Sepp Blatter has a reputation for being a savvy man.  To last 18 years in a leading role of an international body beloved my many is no easy feat.  Yet even suspended ‘Septic Bladder’ is feeling the stress of a Swiss investigation having suffered a nervous breakdown and been taken to hospital.  Sepp has a lot to be nervous about with FIFA seemingly being an organization where executive committee members can be bought, and whose legitimacy is undoubtedly being questioned, with suspicions around which World Cup tournaments have been fairly allocated and which were purchased.  What seems to have been a joust of power between UEFA President Michel Platini and Sepp Blatter (according to Blatter) has evolved to a ‘timeout’ for both, as well as FIFA General Secretary Jerome Valcke.  The uncertainty has led officials like FA Chairman Greg Dykes to express dismay, stating “you need a completely reformed organization because you can’t carry on like this.”

The current proposals suggested by the FIFA Reforms Committee seem to fall short.  The talons of any such meaningful reforms don’t seem to enable a hollowing out of the old guard.  The reforms focus on limiting the FIFA president’s maximum tenure to 12 years and introducing an age limit of 74 years.  This is a biased and halfhearted attempt at worst, and a detached perspective of FIFA’s internal problems with entrenching members at best.  For a successful reformation of FIFA to occur, shouldn’t members across every committee within the organization be subject to the same rules? The original architect of the proposals, Domenica Scala, thought so.  Of course that was before the reforms committee narrowed these proposals, highlighting a tightening of presidential powers while omitting Domenica’s broad and sweeping recommendations.  Mr Scala had proposed much needed term limits of three, four-year terms also for members of the Executive Committee, the Secretary General and members of FIFA's other independent committees.

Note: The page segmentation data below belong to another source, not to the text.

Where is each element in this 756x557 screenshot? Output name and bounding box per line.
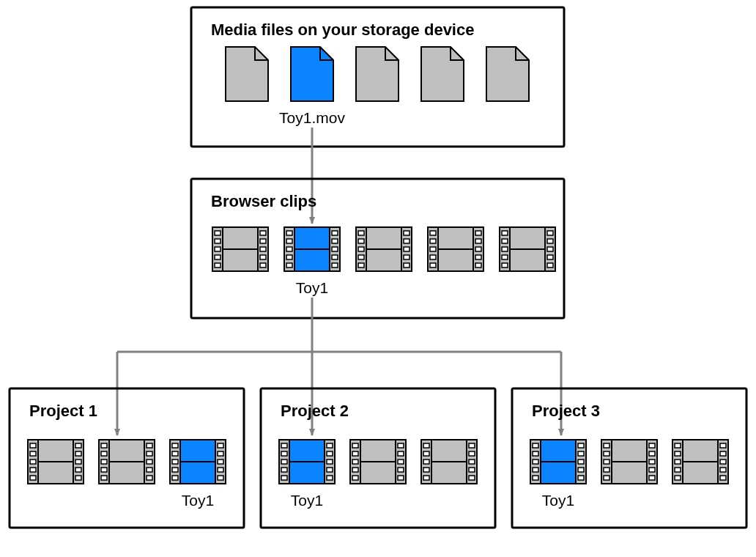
storage-title: Media files on your storage device	[211, 21, 474, 39]
file-icon	[421, 47, 464, 101]
project-3-clip-label: Toy1	[542, 492, 574, 509]
clip-icon	[672, 440, 728, 484]
file-label: Toy1.mov	[279, 109, 345, 126]
clip-icon	[356, 227, 412, 271]
project-2-title: Project 2	[281, 402, 349, 420]
clip-icon	[99, 440, 155, 484]
project-3-box: Project 3 Toy1	[512, 388, 746, 528]
file-icon	[486, 47, 529, 101]
browser-title: Browser clips	[211, 192, 316, 210]
project-1-box: Project 1 Toy1	[10, 388, 244, 528]
project-3-title: Project 3	[532, 402, 600, 420]
clip-icon	[28, 440, 84, 484]
clip-icon	[212, 227, 268, 271]
file-icon-highlighted	[291, 47, 333, 101]
browser-box: Browser clips Toy1	[191, 179, 564, 318]
clip-icon-highlighted	[279, 440, 335, 484]
clip-icon	[421, 440, 477, 484]
file-icon	[356, 47, 399, 101]
clip-icon	[350, 440, 406, 484]
clip-icon-highlighted	[170, 440, 226, 484]
storage-box: Media files on your storage device Toy1.…	[191, 7, 564, 147]
clip-icon-highlighted	[530, 440, 586, 484]
clip-icon	[500, 227, 555, 271]
project-2-box: Project 2 Toy1	[261, 388, 495, 528]
project-1-clip-label: Toy1	[182, 492, 214, 509]
media-relationship-diagram: Media files on your storage device Toy1.…	[0, 0, 756, 557]
project-1-title: Project 1	[29, 402, 97, 420]
file-icon	[226, 47, 268, 101]
clip-icon-highlighted	[284, 227, 340, 271]
project-2-clip-label: Toy1	[291, 492, 323, 509]
clip-label: Toy1	[296, 279, 328, 296]
clip-icon	[601, 440, 657, 484]
clip-icon	[428, 227, 483, 271]
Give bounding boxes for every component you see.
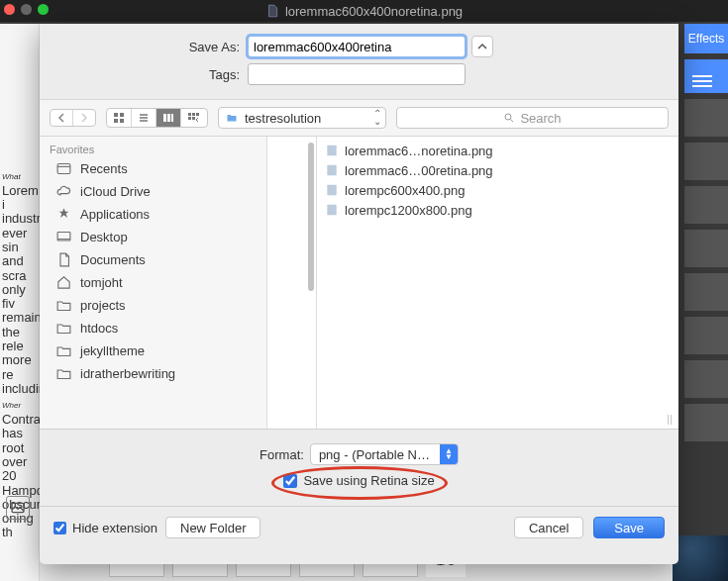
svg-rect-5 <box>163 114 166 122</box>
file-list[interactable]: loremmac6…noretina.png loremmac6…00retin… <box>317 137 678 429</box>
collapse-button[interactable] <box>471 36 493 57</box>
save-as-input[interactable] <box>248 36 466 57</box>
window-title: loremmac600x400noretina.png <box>285 4 463 19</box>
new-folder-button[interactable]: New Folder <box>165 517 260 538</box>
scrollbar[interactable] <box>308 143 314 291</box>
svg-rect-1 <box>114 113 118 117</box>
sidebar-item-recents[interactable]: Recents <box>40 157 266 180</box>
svg-rect-4 <box>120 119 124 123</box>
minimize-window-icon[interactable] <box>21 4 32 15</box>
svg-rect-16 <box>327 145 336 156</box>
format-value: png - (Portable N… <box>319 447 430 462</box>
panel-slot <box>684 230 728 267</box>
panel-slot <box>684 273 728 311</box>
adjustments-icon[interactable] <box>684 59 728 93</box>
sidebar-item-desktop[interactable]: Desktop <box>40 226 266 248</box>
sidebar-item-documents[interactable]: Documents <box>40 248 266 271</box>
panel-slot <box>684 99 728 137</box>
popup-arrows-icon: ⌃⌄ <box>373 110 381 126</box>
file-icon <box>325 183 339 197</box>
sidebar-item-icloud[interactable]: iCloud Drive <box>40 180 266 203</box>
close-window-icon[interactable] <box>4 4 15 15</box>
save-as-label: Save As: <box>59 40 248 54</box>
icon-view-icon[interactable] <box>107 109 132 127</box>
save-dialog: Save As: Tags: testresolution ⌃⌄ <box>40 24 678 564</box>
view-mode-segment[interactable] <box>106 108 208 128</box>
hide-extension-row[interactable]: Hide extension <box>53 521 157 535</box>
format-label: Format: <box>260 447 304 462</box>
editor-left-strip: What Lorem i industry ever sin and scra … <box>0 24 40 581</box>
nav-back-forward[interactable] <box>50 109 96 127</box>
sidebar-group-label: Favorites <box>40 141 266 157</box>
location-popup[interactable]: testresolution ⌃⌄ <box>218 107 386 129</box>
hide-extension-checkbox[interactable] <box>53 522 66 534</box>
location-name: testresolution <box>245 111 321 126</box>
back-button[interactable] <box>51 110 73 126</box>
sidebar-item-projects[interactable]: projects <box>40 294 266 317</box>
list-view-icon[interactable] <box>132 109 156 127</box>
file-item[interactable]: lorempc1200x800.png <box>325 200 671 220</box>
svg-rect-19 <box>327 205 336 216</box>
file-name: loremmac6…noretina.png <box>345 144 493 158</box>
svg-rect-10 <box>196 113 199 116</box>
svg-rect-12 <box>192 117 195 120</box>
effects-tab[interactable]: Effects <box>684 24 728 53</box>
tags-label: Tags: <box>59 67 248 82</box>
retina-checkbox[interactable] <box>283 474 297 488</box>
file-name: loremmac6…00retina.png <box>345 163 493 178</box>
retina-checkbox-row[interactable]: Save using Retina size <box>283 473 434 488</box>
window-titlebar: loremmac600x400noretina.png <box>0 0 728 22</box>
file-icon <box>325 203 339 217</box>
save-button[interactable]: Save <box>593 517 665 538</box>
panel-slot <box>684 360 728 398</box>
zoom-window-icon[interactable] <box>38 4 49 15</box>
cancel-button[interactable]: Cancel <box>514 517 583 538</box>
search-placeholder: Search <box>520 111 561 126</box>
svg-rect-14 <box>57 164 70 174</box>
sidebar-item-applications[interactable]: Applications <box>40 203 266 226</box>
panel-slot <box>684 404 728 441</box>
hide-extension-label: Hide extension <box>72 521 157 535</box>
sidebar-item-label: projects <box>80 298 126 313</box>
format-select[interactable]: png - (Portable N… ▲▼ <box>310 443 459 465</box>
sidebar-item-home[interactable]: tomjoht <box>40 271 266 294</box>
svg-rect-18 <box>327 185 336 196</box>
sidebar-item-label: Desktop <box>80 230 128 244</box>
background-document-preview: What Lorem i industry ever sin and scra … <box>2 167 36 540</box>
dialog-toolbar: testresolution ⌃⌄ Search <box>40 99 678 137</box>
document-icon <box>265 4 279 18</box>
sidebar-item-label: idratherbewriting <box>80 366 175 381</box>
column-view-icon[interactable] <box>156 109 181 127</box>
search-field[interactable]: Search <box>396 107 669 129</box>
sidebar-item-jekylltheme[interactable]: jekylltheme <box>40 339 266 362</box>
forward-button[interactable] <box>73 110 95 126</box>
tags-input[interactable] <box>248 63 466 85</box>
file-item[interactable]: lorempc600x400.png <box>325 180 671 200</box>
svg-rect-8 <box>188 113 191 116</box>
panel-slot <box>684 143 728 180</box>
sidebar-item-label: Applications <box>80 207 150 222</box>
file-icon <box>325 144 339 157</box>
sidebar-item-label: jekylltheme <box>80 343 145 358</box>
file-icon <box>325 163 339 177</box>
sidebar-item-label: tomjoht <box>80 275 123 290</box>
gallery-view-icon[interactable] <box>181 109 207 127</box>
file-item[interactable]: loremmac6…00retina.png <box>325 160 671 180</box>
traffic-lights[interactable] <box>4 4 49 15</box>
sidebar-item-label: htdocs <box>80 321 118 336</box>
svg-rect-6 <box>167 114 170 122</box>
resize-handle-icon[interactable]: || <box>667 413 673 425</box>
panel-slot <box>684 186 728 224</box>
favorites-sidebar[interactable]: Favorites Recents iCloud Drive Applicati… <box>40 137 267 429</box>
retina-label: Save using Retina size <box>303 473 434 488</box>
file-item[interactable]: loremmac6…noretina.png <box>325 141 671 160</box>
folder-icon <box>225 112 239 124</box>
image-tool-icon[interactable] <box>6 496 30 520</box>
svg-point-13 <box>505 114 511 120</box>
corner-decoration <box>673 535 728 581</box>
dialog-footer: Hide extension New Folder Cancel Save <box>40 506 678 548</box>
sidebar-item-idratherbewriting[interactable]: idratherbewriting <box>40 362 266 385</box>
svg-rect-17 <box>327 165 336 176</box>
sidebar-item-htdocs[interactable]: htdocs <box>40 317 266 339</box>
svg-rect-3 <box>114 119 118 123</box>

Would these reforms be significant in restructuring a now wayward FIFA?  The rot may go deep into the very bowels of the FIFA structure!  Give money and entrenchment enough time and they can slowly spoil any institution.  The problem doesn’t lay simply with Sepp, Michel, executive committee members such as Jeffery Webb or other FIFA officials who have been charged with corruption, but rather in the management structure.  Both the president and executive committee are elected by the Congress. All other members are elected by their Confederations.  This leaves positions created by Confederations possibly susceptible to outside political agendas.  Such a structure also creates a presidential position that has not chosen or elected the executive committee or its own government.  This has benefits such as dissolution of influence but equally it makes for a fractured and bureaucratic system of governance full of division and internal squabbling.  A decentralization of power away from the Eurocentric leadership of FIFA may benefit the management of the organization by diluting rigid processes, e.g. giving some vice-president positions to African member associations and giving women more access to the executive committee.

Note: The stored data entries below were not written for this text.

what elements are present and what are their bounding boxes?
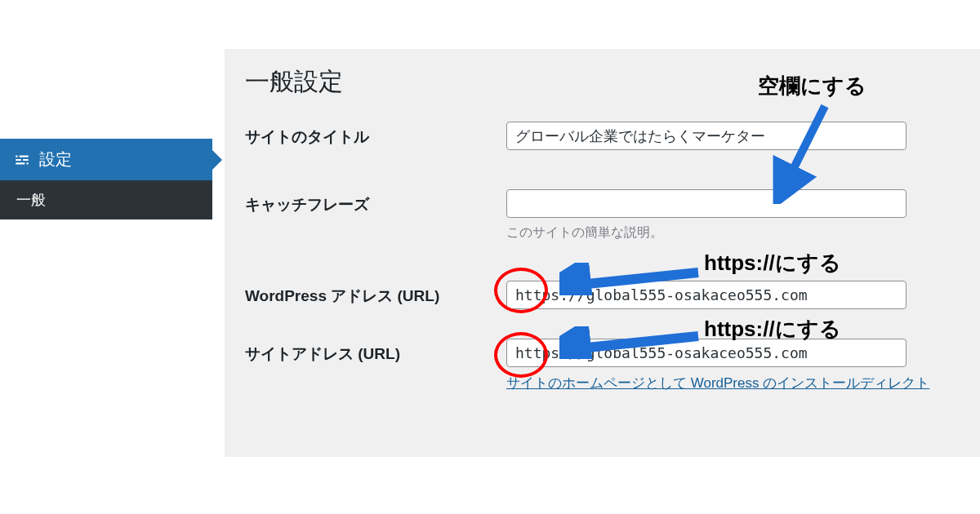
site-address-help-link[interactable]: サイトのホームページとして WordPress のインストールディレクト [506,374,929,392]
sidebar-item-general[interactable]: 一般 [0,180,212,219]
input-site-title[interactable] [506,122,906,150]
label-wp-address: WordPress アドレス (URL) [245,281,506,307]
row-site-address: サイトアドレス (URL) サイトのホームページとして WordPress のイ… [245,339,960,392]
sidebar-general-label: 一般 [16,190,46,210]
page-title: 一般設定 [245,65,960,99]
settings-icon [13,151,31,169]
tagline-description: このサイトの簡単な説明。 [506,224,960,241]
row-tagline: キャッチフレーズ このサイトの簡単な説明。 [245,189,960,241]
input-site-address[interactable] [506,339,906,367]
label-tagline: キャッチフレーズ [245,189,506,215]
sidebar-settings-label: 設定 [39,148,72,171]
input-wp-address[interactable] [506,281,906,309]
input-tagline[interactable] [506,189,906,218]
row-site-title: サイトのタイトル [245,122,960,150]
label-site-address: サイトアドレス (URL) [245,339,506,365]
row-wp-address: WordPress アドレス (URL) [245,281,960,309]
settings-page: 一般設定 サイトのタイトル キャッチフレーズ このサイトの簡単な説明。 Word… [225,49,980,457]
admin-sidebar: 設定 一般 [0,139,212,219]
label-site-title: サイトのタイトル [245,122,506,148]
sidebar-item-settings[interactable]: 設定 [0,139,212,180]
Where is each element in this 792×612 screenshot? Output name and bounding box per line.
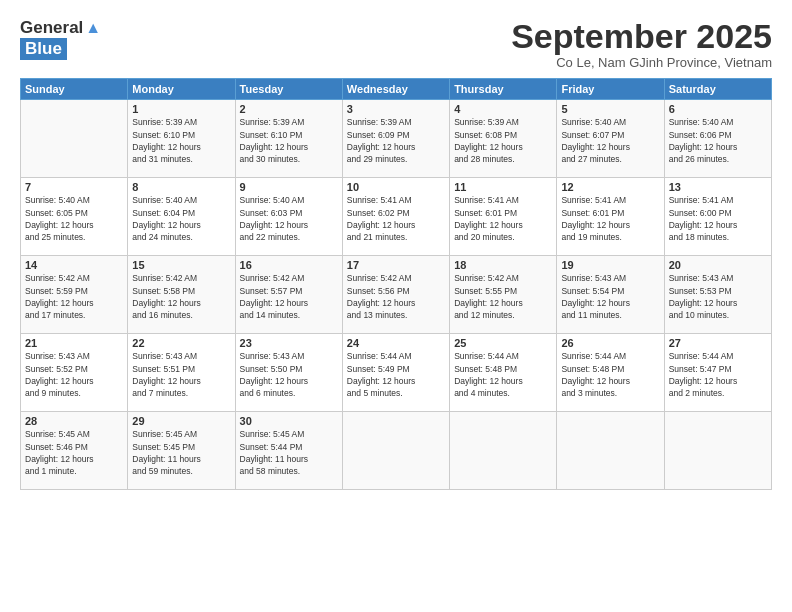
day-number: 20	[669, 259, 767, 271]
subtitle: Co Le, Nam GJinh Province, Vietnam	[511, 55, 772, 70]
day-number: 17	[347, 259, 445, 271]
day-info: Sunrise: 5:40 AM Sunset: 6:05 PM Dayligh…	[25, 194, 123, 243]
day-number: 24	[347, 337, 445, 349]
day-number: 18	[454, 259, 552, 271]
logo-bird-icon: ▲	[85, 19, 101, 37]
day-number: 27	[669, 337, 767, 349]
col-friday: Friday	[557, 79, 664, 100]
day-info: Sunrise: 5:45 AM Sunset: 5:45 PM Dayligh…	[132, 428, 230, 477]
col-sunday: Sunday	[21, 79, 128, 100]
day-cell	[557, 412, 664, 490]
day-number: 25	[454, 337, 552, 349]
day-info: Sunrise: 5:43 AM Sunset: 5:52 PM Dayligh…	[25, 350, 123, 399]
day-cell: 20Sunrise: 5:43 AM Sunset: 5:53 PM Dayli…	[664, 256, 771, 334]
day-info: Sunrise: 5:42 AM Sunset: 5:55 PM Dayligh…	[454, 272, 552, 321]
day-cell: 30Sunrise: 5:45 AM Sunset: 5:44 PM Dayli…	[235, 412, 342, 490]
day-info: Sunrise: 5:41 AM Sunset: 6:00 PM Dayligh…	[669, 194, 767, 243]
day-number: 30	[240, 415, 338, 427]
day-number: 10	[347, 181, 445, 193]
day-info: Sunrise: 5:39 AM Sunset: 6:10 PM Dayligh…	[132, 116, 230, 165]
day-number: 7	[25, 181, 123, 193]
day-cell: 24Sunrise: 5:44 AM Sunset: 5:49 PM Dayli…	[342, 334, 449, 412]
day-cell: 29Sunrise: 5:45 AM Sunset: 5:45 PM Dayli…	[128, 412, 235, 490]
day-cell: 28Sunrise: 5:45 AM Sunset: 5:46 PM Dayli…	[21, 412, 128, 490]
day-number: 26	[561, 337, 659, 349]
day-info: Sunrise: 5:42 AM Sunset: 5:57 PM Dayligh…	[240, 272, 338, 321]
day-number: 15	[132, 259, 230, 271]
day-cell: 13Sunrise: 5:41 AM Sunset: 6:00 PM Dayli…	[664, 178, 771, 256]
day-cell: 26Sunrise: 5:44 AM Sunset: 5:48 PM Dayli…	[557, 334, 664, 412]
day-info: Sunrise: 5:43 AM Sunset: 5:54 PM Dayligh…	[561, 272, 659, 321]
day-cell: 9Sunrise: 5:40 AM Sunset: 6:03 PM Daylig…	[235, 178, 342, 256]
day-cell: 14Sunrise: 5:42 AM Sunset: 5:59 PM Dayli…	[21, 256, 128, 334]
day-number: 21	[25, 337, 123, 349]
day-cell: 10Sunrise: 5:41 AM Sunset: 6:02 PM Dayli…	[342, 178, 449, 256]
day-cell: 23Sunrise: 5:43 AM Sunset: 5:50 PM Dayli…	[235, 334, 342, 412]
day-cell: 6Sunrise: 5:40 AM Sunset: 6:06 PM Daylig…	[664, 100, 771, 178]
page: General ▲ Blue September 2025 Co Le, Nam…	[0, 0, 792, 612]
header-row: Sunday Monday Tuesday Wednesday Thursday…	[21, 79, 772, 100]
day-cell: 17Sunrise: 5:42 AM Sunset: 5:56 PM Dayli…	[342, 256, 449, 334]
day-cell: 5Sunrise: 5:40 AM Sunset: 6:07 PM Daylig…	[557, 100, 664, 178]
week-row-1: 1Sunrise: 5:39 AM Sunset: 6:10 PM Daylig…	[21, 100, 772, 178]
day-info: Sunrise: 5:43 AM Sunset: 5:51 PM Dayligh…	[132, 350, 230, 399]
day-cell: 18Sunrise: 5:42 AM Sunset: 5:55 PM Dayli…	[450, 256, 557, 334]
day-info: Sunrise: 5:45 AM Sunset: 5:46 PM Dayligh…	[25, 428, 123, 477]
col-saturday: Saturday	[664, 79, 771, 100]
day-info: Sunrise: 5:39 AM Sunset: 6:10 PM Dayligh…	[240, 116, 338, 165]
day-info: Sunrise: 5:41 AM Sunset: 6:01 PM Dayligh…	[561, 194, 659, 243]
day-number: 16	[240, 259, 338, 271]
day-cell: 19Sunrise: 5:43 AM Sunset: 5:54 PM Dayli…	[557, 256, 664, 334]
day-number: 2	[240, 103, 338, 115]
day-number: 1	[132, 103, 230, 115]
day-info: Sunrise: 5:42 AM Sunset: 5:56 PM Dayligh…	[347, 272, 445, 321]
logo-general-text: General	[20, 18, 83, 38]
day-info: Sunrise: 5:44 AM Sunset: 5:48 PM Dayligh…	[561, 350, 659, 399]
col-monday: Monday	[128, 79, 235, 100]
logo: General ▲ Blue	[20, 18, 101, 60]
day-info: Sunrise: 5:45 AM Sunset: 5:44 PM Dayligh…	[240, 428, 338, 477]
day-info: Sunrise: 5:43 AM Sunset: 5:53 PM Dayligh…	[669, 272, 767, 321]
header: General ▲ Blue September 2025 Co Le, Nam…	[20, 18, 772, 70]
day-info: Sunrise: 5:44 AM Sunset: 5:47 PM Dayligh…	[669, 350, 767, 399]
day-cell: 15Sunrise: 5:42 AM Sunset: 5:58 PM Dayli…	[128, 256, 235, 334]
week-row-4: 21Sunrise: 5:43 AM Sunset: 5:52 PM Dayli…	[21, 334, 772, 412]
day-cell: 12Sunrise: 5:41 AM Sunset: 6:01 PM Dayli…	[557, 178, 664, 256]
day-info: Sunrise: 5:39 AM Sunset: 6:09 PM Dayligh…	[347, 116, 445, 165]
month-title: September 2025	[511, 18, 772, 55]
day-cell: 3Sunrise: 5:39 AM Sunset: 6:09 PM Daylig…	[342, 100, 449, 178]
week-row-2: 7Sunrise: 5:40 AM Sunset: 6:05 PM Daylig…	[21, 178, 772, 256]
col-thursday: Thursday	[450, 79, 557, 100]
day-number: 11	[454, 181, 552, 193]
day-info: Sunrise: 5:40 AM Sunset: 6:06 PM Dayligh…	[669, 116, 767, 165]
day-number: 5	[561, 103, 659, 115]
day-number: 19	[561, 259, 659, 271]
day-cell: 21Sunrise: 5:43 AM Sunset: 5:52 PM Dayli…	[21, 334, 128, 412]
day-cell	[664, 412, 771, 490]
col-wednesday: Wednesday	[342, 79, 449, 100]
day-number: 3	[347, 103, 445, 115]
day-cell: 8Sunrise: 5:40 AM Sunset: 6:04 PM Daylig…	[128, 178, 235, 256]
day-number: 13	[669, 181, 767, 193]
day-cell: 7Sunrise: 5:40 AM Sunset: 6:05 PM Daylig…	[21, 178, 128, 256]
day-number: 22	[132, 337, 230, 349]
day-cell: 27Sunrise: 5:44 AM Sunset: 5:47 PM Dayli…	[664, 334, 771, 412]
day-cell: 2Sunrise: 5:39 AM Sunset: 6:10 PM Daylig…	[235, 100, 342, 178]
day-cell	[450, 412, 557, 490]
day-cell: 22Sunrise: 5:43 AM Sunset: 5:51 PM Dayli…	[128, 334, 235, 412]
logo-blue-box: Blue	[20, 38, 67, 60]
day-info: Sunrise: 5:44 AM Sunset: 5:48 PM Dayligh…	[454, 350, 552, 399]
day-number: 28	[25, 415, 123, 427]
calendar-table: Sunday Monday Tuesday Wednesday Thursday…	[20, 78, 772, 490]
day-number: 9	[240, 181, 338, 193]
day-info: Sunrise: 5:40 AM Sunset: 6:04 PM Dayligh…	[132, 194, 230, 243]
day-number: 29	[132, 415, 230, 427]
day-cell: 1Sunrise: 5:39 AM Sunset: 6:10 PM Daylig…	[128, 100, 235, 178]
day-cell: 16Sunrise: 5:42 AM Sunset: 5:57 PM Dayli…	[235, 256, 342, 334]
day-cell: 25Sunrise: 5:44 AM Sunset: 5:48 PM Dayli…	[450, 334, 557, 412]
day-cell: 4Sunrise: 5:39 AM Sunset: 6:08 PM Daylig…	[450, 100, 557, 178]
col-tuesday: Tuesday	[235, 79, 342, 100]
day-info: Sunrise: 5:43 AM Sunset: 5:50 PM Dayligh…	[240, 350, 338, 399]
day-info: Sunrise: 5:42 AM Sunset: 5:59 PM Dayligh…	[25, 272, 123, 321]
day-info: Sunrise: 5:40 AM Sunset: 6:07 PM Dayligh…	[561, 116, 659, 165]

Indeed the scandal in FIFA is not just a systemic feature of football, but perhaps an endemic culture within sports governing bodies; FIFA executive committee member Vitaly Mutko – also Russian Sports Minister – is now acting like a contagion between sports organizations, followed by the World Anti-Doping Agency’s report slamming Russia over a host of illegalities.  Despite this, Sepp is of the opinion “Vitaly is well received in our executive committee by all the people. He’s a nice guy, open-minded.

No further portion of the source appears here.